YOUR OBJECTIVE: Among the records below, how many lines contain "Авито"? State the number and nothing more.

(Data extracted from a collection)
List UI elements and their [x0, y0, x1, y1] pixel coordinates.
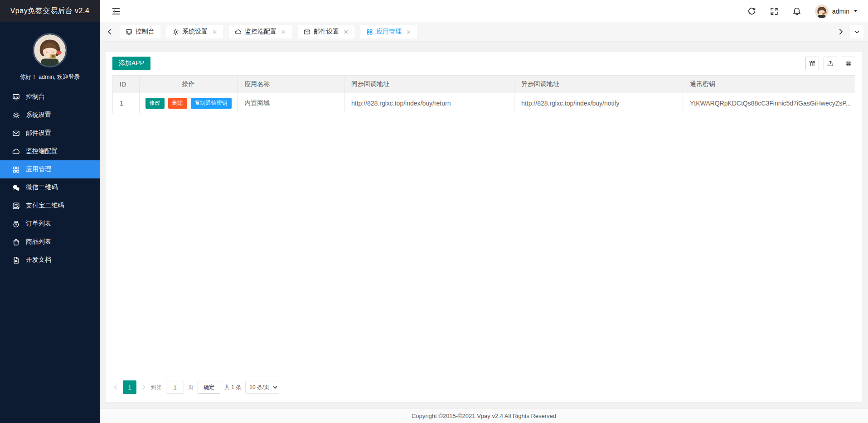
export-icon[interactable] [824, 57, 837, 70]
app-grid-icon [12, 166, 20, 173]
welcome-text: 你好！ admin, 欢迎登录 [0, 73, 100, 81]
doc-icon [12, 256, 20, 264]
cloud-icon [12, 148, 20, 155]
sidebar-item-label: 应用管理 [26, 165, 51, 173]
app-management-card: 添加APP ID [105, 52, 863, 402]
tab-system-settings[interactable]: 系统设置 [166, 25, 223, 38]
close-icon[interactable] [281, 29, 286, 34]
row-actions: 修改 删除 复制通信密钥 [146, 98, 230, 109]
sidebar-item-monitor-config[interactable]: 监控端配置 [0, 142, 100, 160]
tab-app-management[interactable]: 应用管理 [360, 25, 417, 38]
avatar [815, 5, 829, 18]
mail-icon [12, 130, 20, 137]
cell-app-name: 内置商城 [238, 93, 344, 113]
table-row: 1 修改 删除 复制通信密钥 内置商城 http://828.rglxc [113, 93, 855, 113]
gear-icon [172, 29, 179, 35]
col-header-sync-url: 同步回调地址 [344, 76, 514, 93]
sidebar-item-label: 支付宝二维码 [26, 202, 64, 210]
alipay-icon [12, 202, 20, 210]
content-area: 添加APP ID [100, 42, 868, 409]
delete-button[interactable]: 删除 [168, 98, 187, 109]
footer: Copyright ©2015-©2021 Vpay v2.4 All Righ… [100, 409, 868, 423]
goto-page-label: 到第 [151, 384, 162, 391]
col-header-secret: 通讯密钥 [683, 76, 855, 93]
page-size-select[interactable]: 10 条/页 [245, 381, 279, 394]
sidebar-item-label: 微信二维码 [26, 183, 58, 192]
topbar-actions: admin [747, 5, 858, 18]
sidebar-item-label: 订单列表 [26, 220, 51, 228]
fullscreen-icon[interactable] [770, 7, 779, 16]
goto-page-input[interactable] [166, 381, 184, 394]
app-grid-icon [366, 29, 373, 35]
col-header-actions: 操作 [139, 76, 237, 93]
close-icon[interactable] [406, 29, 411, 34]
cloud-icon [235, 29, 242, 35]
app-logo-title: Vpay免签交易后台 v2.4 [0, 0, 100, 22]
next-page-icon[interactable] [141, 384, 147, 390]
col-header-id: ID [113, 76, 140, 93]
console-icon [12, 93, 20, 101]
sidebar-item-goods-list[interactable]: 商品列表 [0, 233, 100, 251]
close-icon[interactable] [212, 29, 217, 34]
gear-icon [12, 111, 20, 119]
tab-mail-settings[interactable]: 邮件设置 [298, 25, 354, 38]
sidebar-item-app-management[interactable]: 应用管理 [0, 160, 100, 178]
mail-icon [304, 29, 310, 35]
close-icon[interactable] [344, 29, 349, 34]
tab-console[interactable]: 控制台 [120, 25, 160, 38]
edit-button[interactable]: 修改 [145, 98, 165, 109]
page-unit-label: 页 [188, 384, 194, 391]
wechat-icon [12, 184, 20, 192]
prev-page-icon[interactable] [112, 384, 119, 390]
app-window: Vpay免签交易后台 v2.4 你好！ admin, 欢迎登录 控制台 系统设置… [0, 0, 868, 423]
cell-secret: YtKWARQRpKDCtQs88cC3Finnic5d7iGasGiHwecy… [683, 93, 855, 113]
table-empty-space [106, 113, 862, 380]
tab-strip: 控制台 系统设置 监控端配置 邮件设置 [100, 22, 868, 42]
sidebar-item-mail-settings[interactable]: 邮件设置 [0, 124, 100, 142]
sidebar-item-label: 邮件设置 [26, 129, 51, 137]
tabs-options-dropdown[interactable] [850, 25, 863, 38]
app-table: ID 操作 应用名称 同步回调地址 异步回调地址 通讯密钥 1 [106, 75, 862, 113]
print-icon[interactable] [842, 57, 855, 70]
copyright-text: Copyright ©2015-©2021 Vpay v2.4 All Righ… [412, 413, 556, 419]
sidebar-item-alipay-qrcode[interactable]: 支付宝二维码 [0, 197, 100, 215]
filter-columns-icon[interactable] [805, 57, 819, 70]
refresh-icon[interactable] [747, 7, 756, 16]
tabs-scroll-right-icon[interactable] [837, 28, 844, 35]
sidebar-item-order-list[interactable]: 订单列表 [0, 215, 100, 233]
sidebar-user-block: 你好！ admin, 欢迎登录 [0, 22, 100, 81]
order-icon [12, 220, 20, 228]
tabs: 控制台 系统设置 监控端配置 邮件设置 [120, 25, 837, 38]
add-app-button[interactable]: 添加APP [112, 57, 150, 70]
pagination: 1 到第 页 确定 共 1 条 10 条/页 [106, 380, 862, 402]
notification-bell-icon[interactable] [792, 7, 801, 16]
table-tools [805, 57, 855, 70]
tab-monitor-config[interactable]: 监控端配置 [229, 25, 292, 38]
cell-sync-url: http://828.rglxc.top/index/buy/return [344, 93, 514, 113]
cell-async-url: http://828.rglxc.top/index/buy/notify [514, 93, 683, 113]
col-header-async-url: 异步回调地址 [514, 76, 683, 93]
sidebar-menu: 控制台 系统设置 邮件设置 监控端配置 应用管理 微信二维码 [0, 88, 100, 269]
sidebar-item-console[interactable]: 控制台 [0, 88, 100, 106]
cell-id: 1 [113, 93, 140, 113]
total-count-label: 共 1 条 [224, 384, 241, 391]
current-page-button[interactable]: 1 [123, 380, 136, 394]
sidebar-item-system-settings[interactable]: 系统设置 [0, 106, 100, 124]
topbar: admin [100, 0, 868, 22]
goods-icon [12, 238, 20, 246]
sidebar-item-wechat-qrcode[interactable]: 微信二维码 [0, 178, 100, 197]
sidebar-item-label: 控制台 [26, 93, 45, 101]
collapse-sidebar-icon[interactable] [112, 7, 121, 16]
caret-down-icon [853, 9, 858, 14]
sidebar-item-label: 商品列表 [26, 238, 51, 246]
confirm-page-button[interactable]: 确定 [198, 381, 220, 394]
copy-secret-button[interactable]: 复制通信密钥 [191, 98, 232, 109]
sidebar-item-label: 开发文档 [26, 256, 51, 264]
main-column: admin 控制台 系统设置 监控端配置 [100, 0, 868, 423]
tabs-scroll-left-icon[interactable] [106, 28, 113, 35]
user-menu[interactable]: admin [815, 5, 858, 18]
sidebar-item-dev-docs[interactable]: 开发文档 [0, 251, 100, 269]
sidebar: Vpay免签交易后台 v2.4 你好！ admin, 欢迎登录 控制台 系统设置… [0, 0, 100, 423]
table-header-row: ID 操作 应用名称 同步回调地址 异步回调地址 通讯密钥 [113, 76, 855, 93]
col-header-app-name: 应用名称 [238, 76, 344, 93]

...

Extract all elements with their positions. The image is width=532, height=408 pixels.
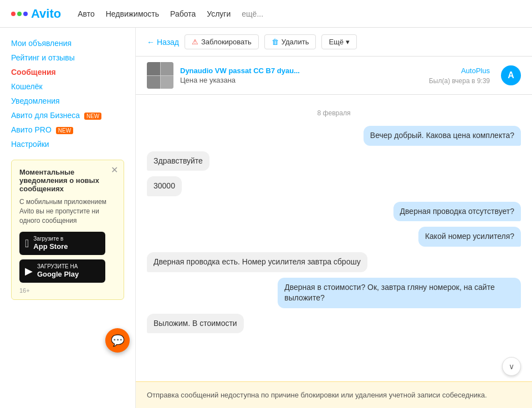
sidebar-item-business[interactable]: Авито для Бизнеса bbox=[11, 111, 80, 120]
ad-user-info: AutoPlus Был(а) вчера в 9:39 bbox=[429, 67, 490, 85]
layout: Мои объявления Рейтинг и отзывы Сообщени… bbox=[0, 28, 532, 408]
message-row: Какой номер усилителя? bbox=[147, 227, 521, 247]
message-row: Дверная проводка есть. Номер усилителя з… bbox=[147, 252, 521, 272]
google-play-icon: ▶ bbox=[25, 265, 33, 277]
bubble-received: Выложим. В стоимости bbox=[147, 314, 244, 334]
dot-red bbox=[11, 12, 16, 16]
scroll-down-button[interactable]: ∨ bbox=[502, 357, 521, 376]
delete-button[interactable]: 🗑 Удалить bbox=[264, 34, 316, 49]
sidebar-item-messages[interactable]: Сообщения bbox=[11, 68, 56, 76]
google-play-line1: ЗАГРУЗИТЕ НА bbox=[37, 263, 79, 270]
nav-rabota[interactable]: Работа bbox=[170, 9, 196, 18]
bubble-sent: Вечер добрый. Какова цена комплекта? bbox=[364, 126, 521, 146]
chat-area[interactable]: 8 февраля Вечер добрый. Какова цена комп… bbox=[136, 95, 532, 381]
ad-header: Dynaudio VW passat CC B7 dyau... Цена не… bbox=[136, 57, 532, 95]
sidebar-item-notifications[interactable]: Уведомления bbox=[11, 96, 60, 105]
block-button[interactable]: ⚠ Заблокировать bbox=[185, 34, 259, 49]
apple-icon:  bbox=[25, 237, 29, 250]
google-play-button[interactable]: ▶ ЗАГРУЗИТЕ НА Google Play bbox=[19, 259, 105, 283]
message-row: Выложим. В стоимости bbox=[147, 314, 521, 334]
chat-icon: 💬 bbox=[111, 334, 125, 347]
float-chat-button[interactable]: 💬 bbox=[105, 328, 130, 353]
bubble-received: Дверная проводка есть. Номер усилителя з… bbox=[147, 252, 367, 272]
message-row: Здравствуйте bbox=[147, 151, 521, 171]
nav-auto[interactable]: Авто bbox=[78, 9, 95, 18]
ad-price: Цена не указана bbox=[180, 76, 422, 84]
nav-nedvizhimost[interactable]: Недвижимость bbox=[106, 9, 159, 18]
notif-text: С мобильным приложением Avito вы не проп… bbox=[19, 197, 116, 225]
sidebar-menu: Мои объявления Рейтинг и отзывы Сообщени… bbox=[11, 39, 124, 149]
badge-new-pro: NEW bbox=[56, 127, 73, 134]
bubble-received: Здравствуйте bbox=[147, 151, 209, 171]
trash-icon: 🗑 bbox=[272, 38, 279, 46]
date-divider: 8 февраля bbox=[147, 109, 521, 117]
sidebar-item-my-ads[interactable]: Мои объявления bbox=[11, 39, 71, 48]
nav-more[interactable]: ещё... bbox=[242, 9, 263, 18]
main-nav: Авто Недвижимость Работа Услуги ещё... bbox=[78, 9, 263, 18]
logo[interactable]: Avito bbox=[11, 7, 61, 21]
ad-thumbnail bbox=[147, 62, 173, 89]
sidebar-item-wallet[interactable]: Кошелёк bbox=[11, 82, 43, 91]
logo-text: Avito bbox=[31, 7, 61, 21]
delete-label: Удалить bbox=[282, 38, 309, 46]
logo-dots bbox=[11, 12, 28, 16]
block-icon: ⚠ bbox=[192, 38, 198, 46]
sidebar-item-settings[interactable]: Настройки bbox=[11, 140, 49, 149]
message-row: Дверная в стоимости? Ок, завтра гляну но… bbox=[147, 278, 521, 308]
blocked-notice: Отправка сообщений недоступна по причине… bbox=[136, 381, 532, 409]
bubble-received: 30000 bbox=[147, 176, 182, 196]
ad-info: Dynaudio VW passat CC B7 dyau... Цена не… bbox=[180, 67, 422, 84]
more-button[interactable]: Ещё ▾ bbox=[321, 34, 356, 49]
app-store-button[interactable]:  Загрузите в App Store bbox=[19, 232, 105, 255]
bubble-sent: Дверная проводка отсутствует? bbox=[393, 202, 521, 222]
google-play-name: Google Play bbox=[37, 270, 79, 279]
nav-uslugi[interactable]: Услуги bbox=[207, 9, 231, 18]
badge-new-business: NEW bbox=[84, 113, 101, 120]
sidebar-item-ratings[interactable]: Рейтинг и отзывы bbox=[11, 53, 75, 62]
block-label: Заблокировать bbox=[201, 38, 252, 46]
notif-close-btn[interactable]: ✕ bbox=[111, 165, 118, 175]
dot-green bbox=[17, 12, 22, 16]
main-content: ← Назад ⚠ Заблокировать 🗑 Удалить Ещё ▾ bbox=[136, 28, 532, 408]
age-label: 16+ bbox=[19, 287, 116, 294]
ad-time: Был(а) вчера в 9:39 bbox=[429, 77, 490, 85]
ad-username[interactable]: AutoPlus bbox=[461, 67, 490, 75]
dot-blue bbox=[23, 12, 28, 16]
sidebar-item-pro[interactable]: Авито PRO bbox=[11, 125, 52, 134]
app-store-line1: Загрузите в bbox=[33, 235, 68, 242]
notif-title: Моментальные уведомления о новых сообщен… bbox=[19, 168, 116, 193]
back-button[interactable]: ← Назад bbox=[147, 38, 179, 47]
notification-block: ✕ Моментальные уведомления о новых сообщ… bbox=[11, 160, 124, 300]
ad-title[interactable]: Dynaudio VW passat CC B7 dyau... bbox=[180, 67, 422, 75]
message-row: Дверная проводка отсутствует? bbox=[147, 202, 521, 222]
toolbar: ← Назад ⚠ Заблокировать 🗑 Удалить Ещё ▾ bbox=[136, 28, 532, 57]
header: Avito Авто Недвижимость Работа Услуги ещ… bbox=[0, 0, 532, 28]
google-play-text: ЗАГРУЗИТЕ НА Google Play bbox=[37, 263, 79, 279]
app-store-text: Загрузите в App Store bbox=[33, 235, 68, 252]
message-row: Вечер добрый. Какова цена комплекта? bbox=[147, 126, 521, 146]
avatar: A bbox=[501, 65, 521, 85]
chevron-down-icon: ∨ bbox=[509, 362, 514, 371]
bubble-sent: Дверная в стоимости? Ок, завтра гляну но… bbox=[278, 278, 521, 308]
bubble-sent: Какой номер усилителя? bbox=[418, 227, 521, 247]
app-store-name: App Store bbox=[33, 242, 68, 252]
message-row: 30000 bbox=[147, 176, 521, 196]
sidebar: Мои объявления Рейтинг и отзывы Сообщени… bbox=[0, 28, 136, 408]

---

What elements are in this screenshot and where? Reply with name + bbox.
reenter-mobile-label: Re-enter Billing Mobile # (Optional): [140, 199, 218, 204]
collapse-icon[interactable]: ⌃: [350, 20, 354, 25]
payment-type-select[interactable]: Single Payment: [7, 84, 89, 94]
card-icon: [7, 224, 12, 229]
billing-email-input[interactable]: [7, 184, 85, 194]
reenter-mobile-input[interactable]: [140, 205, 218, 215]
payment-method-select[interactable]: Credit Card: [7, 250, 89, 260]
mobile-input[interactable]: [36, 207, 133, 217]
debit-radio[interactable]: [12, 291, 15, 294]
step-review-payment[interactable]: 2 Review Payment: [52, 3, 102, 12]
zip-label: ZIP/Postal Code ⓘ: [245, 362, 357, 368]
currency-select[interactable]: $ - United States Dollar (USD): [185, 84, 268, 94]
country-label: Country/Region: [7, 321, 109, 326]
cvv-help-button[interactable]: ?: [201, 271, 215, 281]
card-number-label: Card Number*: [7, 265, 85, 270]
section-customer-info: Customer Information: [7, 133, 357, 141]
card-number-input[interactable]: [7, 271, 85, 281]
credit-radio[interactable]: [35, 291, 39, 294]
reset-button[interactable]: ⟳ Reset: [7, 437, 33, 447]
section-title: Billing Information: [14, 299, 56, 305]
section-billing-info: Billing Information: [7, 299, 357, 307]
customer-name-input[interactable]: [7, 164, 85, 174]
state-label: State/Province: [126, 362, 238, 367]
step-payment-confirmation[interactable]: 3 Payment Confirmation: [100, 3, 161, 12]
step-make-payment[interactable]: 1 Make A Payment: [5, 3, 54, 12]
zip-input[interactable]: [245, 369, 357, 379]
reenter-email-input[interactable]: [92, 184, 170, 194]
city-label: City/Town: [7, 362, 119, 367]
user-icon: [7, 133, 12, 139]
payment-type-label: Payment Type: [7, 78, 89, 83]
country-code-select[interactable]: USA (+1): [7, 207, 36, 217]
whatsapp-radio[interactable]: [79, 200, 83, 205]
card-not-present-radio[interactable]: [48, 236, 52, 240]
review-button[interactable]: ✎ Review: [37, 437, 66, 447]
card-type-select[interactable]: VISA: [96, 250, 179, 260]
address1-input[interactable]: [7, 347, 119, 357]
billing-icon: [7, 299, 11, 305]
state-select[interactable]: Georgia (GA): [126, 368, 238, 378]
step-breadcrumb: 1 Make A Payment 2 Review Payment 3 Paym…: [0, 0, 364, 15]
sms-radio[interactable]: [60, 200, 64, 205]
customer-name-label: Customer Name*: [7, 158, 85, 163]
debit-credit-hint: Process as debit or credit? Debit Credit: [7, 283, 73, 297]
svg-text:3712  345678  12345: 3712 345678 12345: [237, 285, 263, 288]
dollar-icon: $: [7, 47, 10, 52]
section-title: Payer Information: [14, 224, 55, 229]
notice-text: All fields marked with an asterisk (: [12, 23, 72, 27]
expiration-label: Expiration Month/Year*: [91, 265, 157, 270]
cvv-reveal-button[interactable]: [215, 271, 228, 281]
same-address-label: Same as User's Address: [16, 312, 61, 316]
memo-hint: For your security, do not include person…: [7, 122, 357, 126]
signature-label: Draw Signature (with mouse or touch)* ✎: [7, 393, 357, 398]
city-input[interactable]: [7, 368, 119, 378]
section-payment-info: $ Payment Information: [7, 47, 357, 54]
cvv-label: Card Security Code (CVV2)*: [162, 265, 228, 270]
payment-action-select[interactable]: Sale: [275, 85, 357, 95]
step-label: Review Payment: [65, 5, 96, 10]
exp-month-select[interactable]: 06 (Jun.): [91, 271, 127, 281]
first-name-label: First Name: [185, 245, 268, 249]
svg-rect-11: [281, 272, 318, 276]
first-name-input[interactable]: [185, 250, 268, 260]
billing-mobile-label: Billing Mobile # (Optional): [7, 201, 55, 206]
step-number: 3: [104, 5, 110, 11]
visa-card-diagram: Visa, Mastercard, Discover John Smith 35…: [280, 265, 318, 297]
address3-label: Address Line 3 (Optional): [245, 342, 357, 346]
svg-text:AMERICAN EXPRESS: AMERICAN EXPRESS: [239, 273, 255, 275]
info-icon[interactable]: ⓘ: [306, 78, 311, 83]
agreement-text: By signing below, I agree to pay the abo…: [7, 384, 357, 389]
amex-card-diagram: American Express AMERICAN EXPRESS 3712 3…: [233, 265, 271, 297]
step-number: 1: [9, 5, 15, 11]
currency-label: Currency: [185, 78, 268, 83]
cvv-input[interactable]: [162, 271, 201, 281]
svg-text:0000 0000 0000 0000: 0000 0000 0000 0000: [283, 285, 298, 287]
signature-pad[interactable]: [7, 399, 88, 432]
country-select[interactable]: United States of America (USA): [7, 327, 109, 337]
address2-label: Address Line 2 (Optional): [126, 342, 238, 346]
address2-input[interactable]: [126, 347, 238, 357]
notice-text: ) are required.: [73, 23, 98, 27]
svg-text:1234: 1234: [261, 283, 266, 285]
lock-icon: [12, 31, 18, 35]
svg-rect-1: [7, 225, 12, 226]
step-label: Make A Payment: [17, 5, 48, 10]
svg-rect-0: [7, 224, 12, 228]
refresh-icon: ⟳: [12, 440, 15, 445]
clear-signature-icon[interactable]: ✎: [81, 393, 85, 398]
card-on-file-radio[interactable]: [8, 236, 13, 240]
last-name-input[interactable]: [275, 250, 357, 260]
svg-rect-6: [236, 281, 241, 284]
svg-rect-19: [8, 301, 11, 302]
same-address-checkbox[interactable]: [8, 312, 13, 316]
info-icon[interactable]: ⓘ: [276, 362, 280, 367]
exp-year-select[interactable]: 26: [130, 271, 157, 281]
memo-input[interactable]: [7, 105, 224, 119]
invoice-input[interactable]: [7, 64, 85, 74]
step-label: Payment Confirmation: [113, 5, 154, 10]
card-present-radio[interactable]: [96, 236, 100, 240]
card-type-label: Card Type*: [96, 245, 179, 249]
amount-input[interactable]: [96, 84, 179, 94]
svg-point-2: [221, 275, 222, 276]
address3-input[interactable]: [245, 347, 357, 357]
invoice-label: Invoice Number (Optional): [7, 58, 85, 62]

FINISHED TASK: 2